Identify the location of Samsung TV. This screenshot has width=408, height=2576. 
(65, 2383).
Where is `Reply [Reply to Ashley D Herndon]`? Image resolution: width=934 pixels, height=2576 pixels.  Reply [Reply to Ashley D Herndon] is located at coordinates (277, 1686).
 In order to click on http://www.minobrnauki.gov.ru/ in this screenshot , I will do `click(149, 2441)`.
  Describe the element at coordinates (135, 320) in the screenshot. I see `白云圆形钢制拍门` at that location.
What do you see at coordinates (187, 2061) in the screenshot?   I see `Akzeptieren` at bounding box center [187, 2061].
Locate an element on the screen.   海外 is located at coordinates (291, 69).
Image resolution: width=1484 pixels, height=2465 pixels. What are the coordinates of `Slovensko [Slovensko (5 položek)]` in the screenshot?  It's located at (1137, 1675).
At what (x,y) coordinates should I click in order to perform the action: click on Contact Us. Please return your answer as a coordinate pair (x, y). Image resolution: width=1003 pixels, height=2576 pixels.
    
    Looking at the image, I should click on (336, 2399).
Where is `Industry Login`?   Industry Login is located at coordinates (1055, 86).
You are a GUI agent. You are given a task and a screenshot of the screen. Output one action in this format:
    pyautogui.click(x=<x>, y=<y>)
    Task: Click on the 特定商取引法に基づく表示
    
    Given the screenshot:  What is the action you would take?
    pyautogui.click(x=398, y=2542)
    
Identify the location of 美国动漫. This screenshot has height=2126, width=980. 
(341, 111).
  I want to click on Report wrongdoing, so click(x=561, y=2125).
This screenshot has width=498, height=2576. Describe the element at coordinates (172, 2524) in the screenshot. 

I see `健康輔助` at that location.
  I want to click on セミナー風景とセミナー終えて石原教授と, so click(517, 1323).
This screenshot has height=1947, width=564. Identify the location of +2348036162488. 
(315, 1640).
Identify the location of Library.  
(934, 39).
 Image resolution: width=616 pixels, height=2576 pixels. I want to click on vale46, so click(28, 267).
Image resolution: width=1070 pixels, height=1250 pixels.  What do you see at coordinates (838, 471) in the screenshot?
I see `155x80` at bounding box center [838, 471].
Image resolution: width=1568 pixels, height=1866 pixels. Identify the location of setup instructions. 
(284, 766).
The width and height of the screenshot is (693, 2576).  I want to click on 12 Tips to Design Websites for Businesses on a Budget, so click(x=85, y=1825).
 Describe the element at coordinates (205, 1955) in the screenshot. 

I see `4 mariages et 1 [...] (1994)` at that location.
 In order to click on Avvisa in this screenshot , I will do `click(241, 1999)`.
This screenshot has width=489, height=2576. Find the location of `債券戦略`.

---

• [Directions for this task]: Extract the complete set of records unchanged.

• [Response to this task]:
Identify the location of Samsung TV. This screenshot has width=408, height=2576. 
(65, 2383).
Where is `Reply [Reply to Ashley D Herndon]`? Image resolution: width=934 pixels, height=2576 pixels.  Reply [Reply to Ashley D Herndon] is located at coordinates (277, 1686).
 In order to click on http://www.minobrnauki.gov.ru/ in this screenshot , I will do `click(149, 2441)`.
  Describe the element at coordinates (135, 320) in the screenshot. I see `白云圆形钢制拍门` at that location.
What do you see at coordinates (187, 2061) in the screenshot?   I see `Akzeptieren` at bounding box center [187, 2061].
Locate an element on the screen.   海外 is located at coordinates (291, 69).
Image resolution: width=1484 pixels, height=2465 pixels. What are the coordinates of `Slovensko [Slovensko (5 položek)]` in the screenshot?  It's located at (1137, 1675).
At what (x,y) coordinates should I click in order to perform the action: click on Contact Us. Please return your answer as a coordinate pair (x, y). Image resolution: width=1003 pixels, height=2576 pixels.
    
    Looking at the image, I should click on (336, 2399).
Where is `Industry Login`?   Industry Login is located at coordinates (1055, 86).
You are a GUI agent. You are given a task and a screenshot of the screen. Output one action in this format:
    pyautogui.click(x=<x>, y=<y>)
    Task: Click on the 特定商取引法に基づく表示
    
    Given the screenshot:  What is the action you would take?
    pyautogui.click(x=398, y=2542)
    
Identify the location of 美国动漫. This screenshot has height=2126, width=980. 
(341, 111).
  I want to click on Report wrongdoing, so click(x=561, y=2125).
This screenshot has width=498, height=2576. Describe the element at coordinates (172, 2524) in the screenshot. 

I see `健康輔助` at that location.
  I want to click on セミナー風景とセミナー終えて石原教授と, so click(517, 1323).
This screenshot has height=1947, width=564. Identify the location of +2348036162488. 
(315, 1640).
Identify the location of Library.  
(934, 39).
 Image resolution: width=616 pixels, height=2576 pixels. I want to click on vale46, so click(28, 267).
Image resolution: width=1070 pixels, height=1250 pixels.  What do you see at coordinates (838, 471) in the screenshot?
I see `155x80` at bounding box center [838, 471].
Image resolution: width=1568 pixels, height=1866 pixels. Identify the location of setup instructions. 
(284, 766).
The width and height of the screenshot is (693, 2576).  I want to click on 12 Tips to Design Websites for Businesses on a Budget, so click(x=85, y=1825).
 Describe the element at coordinates (205, 1955) in the screenshot. 

I see `4 mariages et 1 [...] (1994)` at that location.
 In order to click on Avvisa in this screenshot , I will do `click(241, 1999)`.
This screenshot has width=489, height=2576. Find the location of `債券戦略`.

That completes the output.